The "token" provided by a bank to its customers is an example of such a second factor of authentication.

Another way to reduce victimization is to take down identified phishing websites. This is mostly done by organizations reporting to host providers which pages are fraudulent. Users can also contribute by reporting URL's of suspicious website to a service such as "URL Abuse" (https://www.circl.lu/urlabuse/). Reporting emails through SPAMBEE (spambee.lu) is another way for an end-user to ensure suspicious looking pages are checked and if confirmed fraudulent, are taken down.

Tools such as SPAMBEE, but also browsers themselves, are able to warn users when they access a web page already assessed as being a phishing. A visual warning is going to allow them to not proceed with this page.

For regulated entities, there will be obligations set by a Regulation Authority, to use or implement specific security mechanisms. They are usually chosen among those listed above. In Luxembourg, an example could be the “Circulaire CSSF 15/603”, which mandates payment providers to use strong customer authentication for internet payments. Another important point regarding regulated entities is that they often have to undergo regular operational risks' audits on behalf of the Regulation Authority, and this means they have to implement a robust risk management framework, which should encompass internet related operations. This usually leads them to implement proper security controls reducing the exposure of their customers to attacks such as phishing.

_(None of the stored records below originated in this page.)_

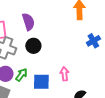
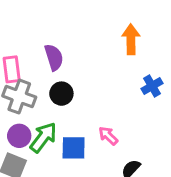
pink arrow: (64, 74) -> (108, 136), turned -40
green arrow: (21, 75) -> (43, 137), size x1.5

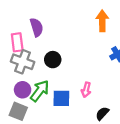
purple semicircle: (54, 57) -> (37, 27), moved
pink arrow: (108, 136) -> (86, 90), turned -120

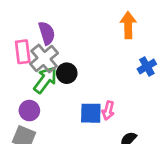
gray cross: (23, 62) -> (44, 58), moved, turned 30
green arrow: (40, 91) -> (45, 80), moved
blue square: (61, 98) -> (91, 113), moved

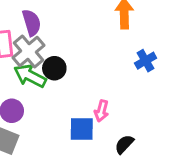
green arrow: (45, 80) -> (30, 76), turned -100
blue square: (91, 113) -> (82, 129), moved

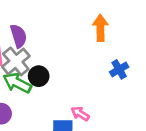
pink arrow: (101, 111) -> (80, 114), turned 108

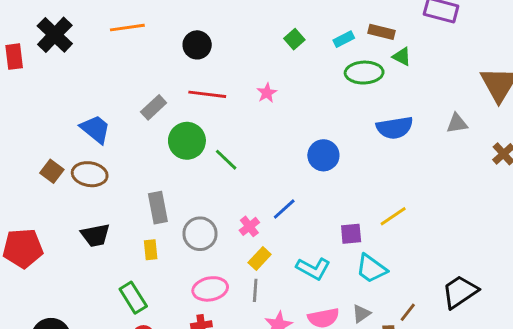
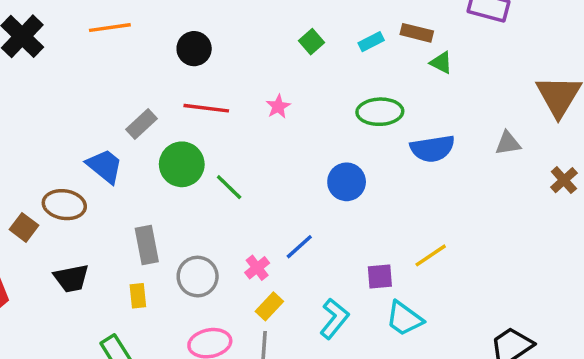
green ellipse: (364, 73) -> (380, 112), moved
blue trapezoid: (95, 129) -> (105, 166), moved
brown square: (52, 171) -> (24, 227), moved
cyan L-shape: (313, 269) -> (334, 319), turned -80

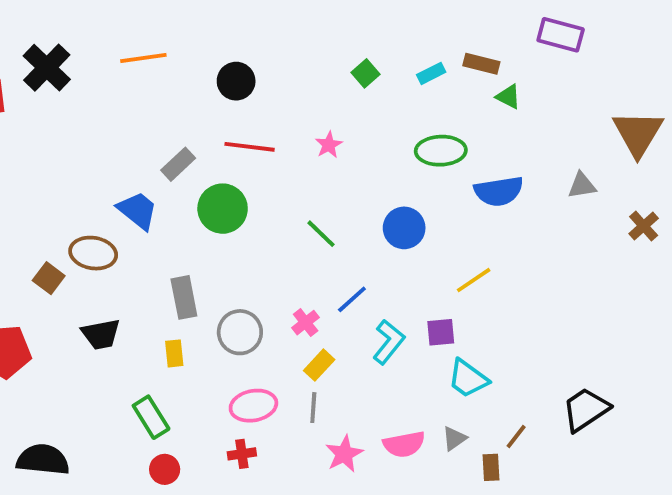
green line: (229, 187) -> (321, 234), moved
yellow line: (431, 255) -> (474, 280), moved
cyan L-shape: (334, 319) -> (389, 342), moved

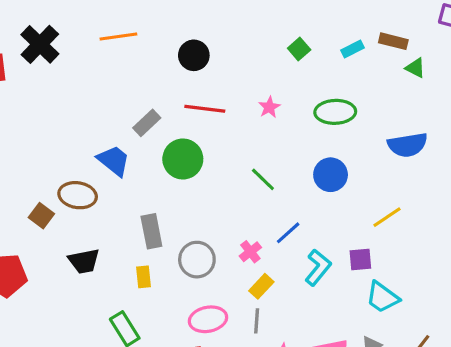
green ellipse: (441, 151) -> (335, 112), moved

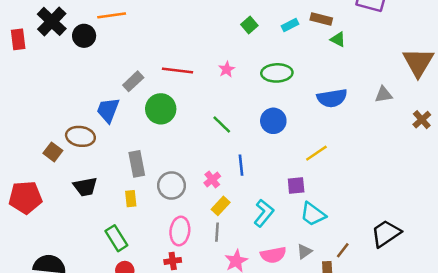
black circle: (194, 55) -> (84, 36), moved
blue trapezoid: (114, 161) -> (108, 110), turned -108
blue line: (288, 233) -> (241, 165), turned -54
cyan L-shape: (318, 267) -> (264, 213), moved
pink ellipse: (208, 319) -> (180, 231), turned -72

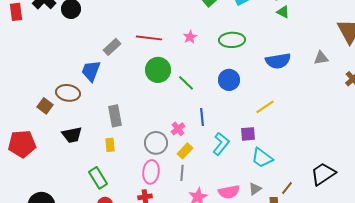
green circle: (161, 109) -> (158, 70), moved
gray circle: (171, 185) -> (156, 143), moved
cyan L-shape: (264, 213) -> (221, 144), moved

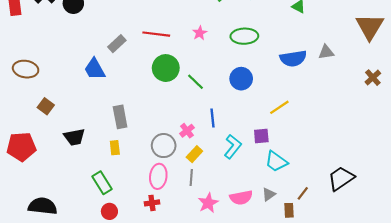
gray triangle: (321, 58) -> (326, 52), moved
blue trapezoid: (91, 71) -> (95, 69), turned -50
brown ellipse: (68, 93) -> (26, 69), moved

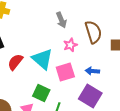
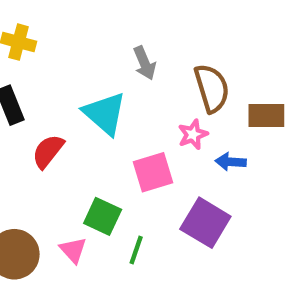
pink star: (70, 45) -> (193, 134), moved
cyan triangle: (42, 59) -> (105, 113), moved
blue arrow: (92, 71) -> (231, 162), moved

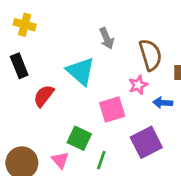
purple square: (205, 223) -> (146, 142), turned 32

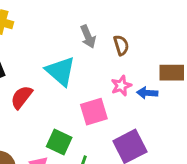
brown semicircle: (150, 55) -> (121, 45), moved, size x0.6
blue arrow: (163, 103) -> (147, 93), moved

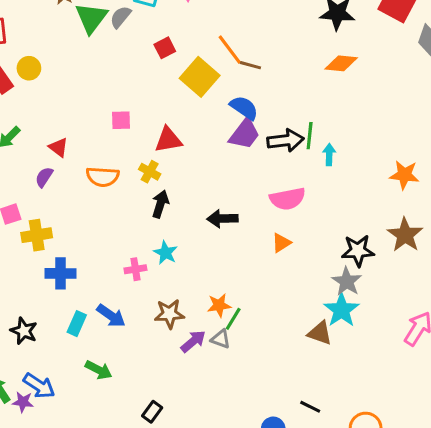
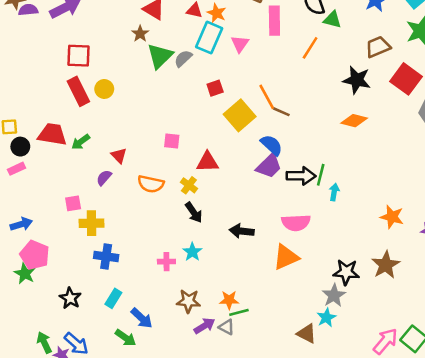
black arrow: (160, 204) -> (194, 212), turned 120
orange triangle: (281, 243) -> (286, 257), size x1.6
cyan star: (341, 310) -> (326, 318), size x0.7
blue arrow: (111, 316) -> (142, 318), moved
green line: (233, 319) -> (239, 312), turned 36

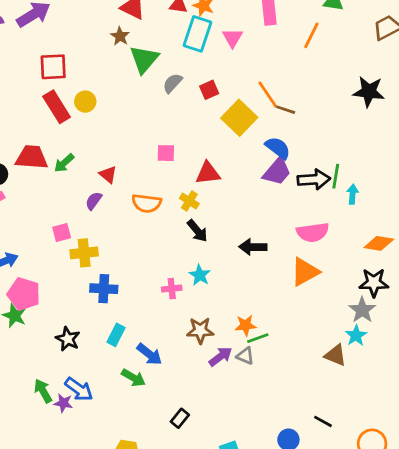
gray semicircle: (183, 58) -> (173, 83), moved
black star: (357, 80) -> (369, 92), moved
orange diamond: (354, 121) -> (379, 243), moved

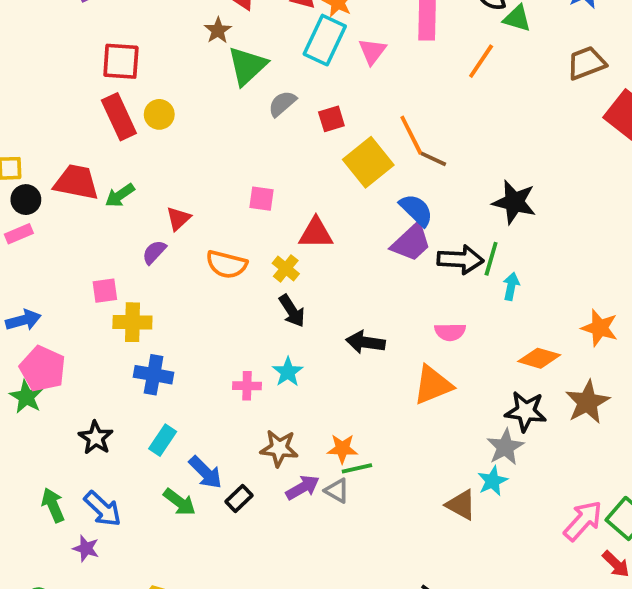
black star: (369, 92) -> (514, 202), moved
red triangle: (108, 175) -> (178, 219), turned 30
pink semicircle: (313, 232) -> (450, 332), size x0.7
purple star: (63, 403) -> (86, 548), moved
black rectangle: (180, 418) -> (239, 499), moved

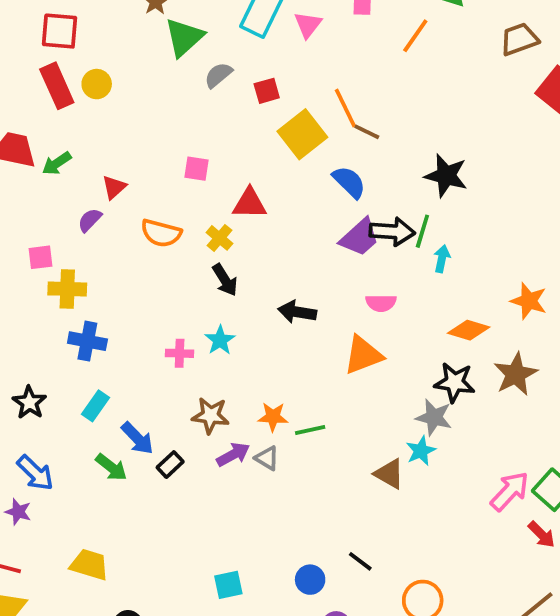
purple trapezoid: (411, 242) -> (360, 237), moved
gray star: (505, 447) -> (434, 417), turned -30
green line: (357, 468) -> (310, 430), moved

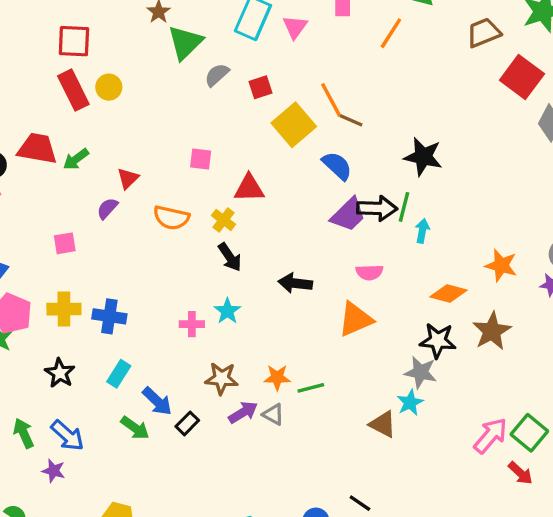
yellow cross: (67, 289) -> (64, 309), moved

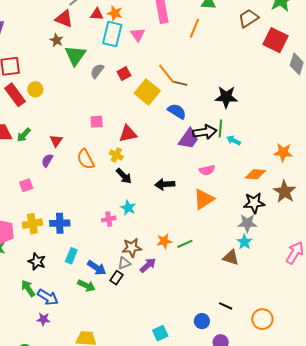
orange semicircle: (171, 218) -> (86, 159), turned 60
cyan arrow: (422, 231) -> (233, 140), turned -64
gray triangle: (273, 414) -> (124, 263), moved, turned -40
green arrow: (24, 433) -> (28, 288), moved

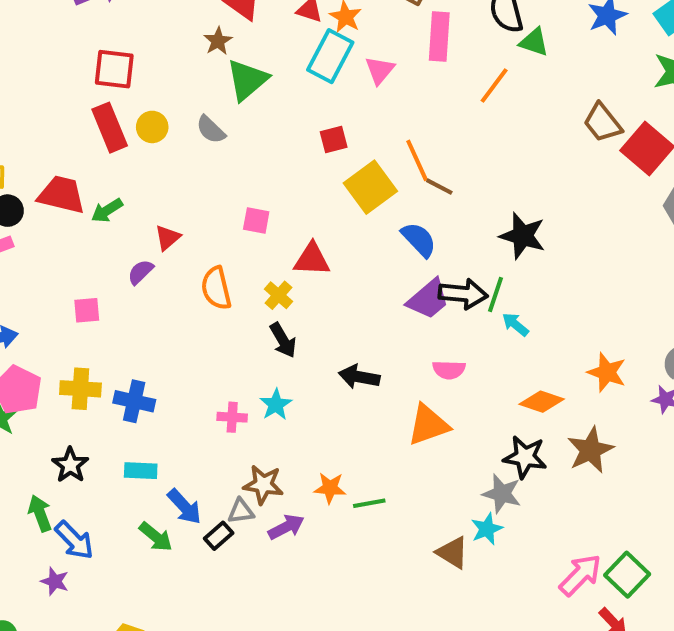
brown trapezoid: (249, 18) -> (603, 123), moved, turned -110
gray semicircle: (97, 71) -> (211, 130), moved, turned -98
cyan rectangle: (71, 256) -> (141, 471), turned 56

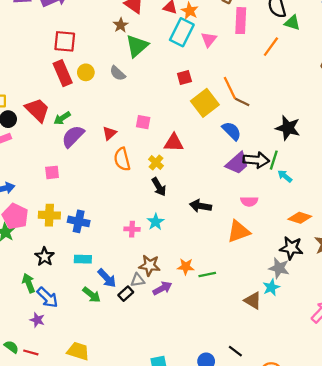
red trapezoid: (62, 195) -> (37, 110), turned 32
red triangle: (168, 238) -> (109, 133), moved
purple semicircle: (140, 272) -> (73, 136), moved, size x1.6

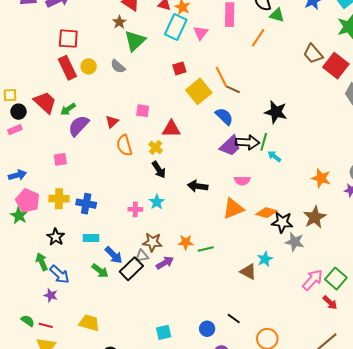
orange diamond: (300, 218) -> (266, 213), moved
gray star: (279, 268) -> (295, 242), moved
black rectangle: (126, 294) -> (131, 269), size x1.6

Initially, most of the phishing attacks were occurring through email, and "Spear-phishing" was one of them. The main characteristics of "Spear-phishing" is not the communication channel it is using but it's the nature of the target that is defining it. It is indeed targeted at a given individual, or a category of individuals, in a given organization. In a company, a spear-phishing attack may for example be directed at the accounting department, with the purpose of luring at least one of the accountants into providing credentials that can be later used for triggering fraudulent bank transfers. As any targeted attack, spear-phishing requires reconnaissance work before the actual attack, in order to identify the people who could be targeted, what are their interests, their possible motivation or any other personal information that will help to build trust and manipulate them.

Whaling is an attack that usually targets a key decision maker in an organization. For instance, it could be the CEO or the CFO of a company. It's a specific type of "Business Email Compromise" (BEC), which requires a significant preparatory work by the attackers, in order to be able to identify the best approach to lure the victims into either revealing sensitive information, or installing malware on their computer.

The angler attack consists in posing as customer support employees of a known company on a social network, in order to lure complaining users of the said service to disclose personal information and possibly credentials. It relies on the fact that customers are aware that companies often respond more quickly to issues raised on social media, as it's more visible and may lead to brand reputation issues in case of non-responsiveness.

A smishing attack is a phishing scam using SMS's as a communication channel for delivering its harmful content. As it is a written and asynchronous communication medium, it resembles a lot to traditional phishing attacks based on email. It was actually one of the first "innovations" of phishing gangs when they realized that email based operations were becoming less successful due to the positive impact of awareness trainings.

Vishing is a phishing attack that takes place on a voice channel. It can be a phone call, or a call through one of the numerous "Voice over IP" (VoIP) communications tool or messengers. It can be targeted or "blind". The social engineering mechanisms behind are the same as for any other type of phishing. It's not uncommon to see sophisticated attacks, such as "BEC" starting with emails and then moving to direct calls.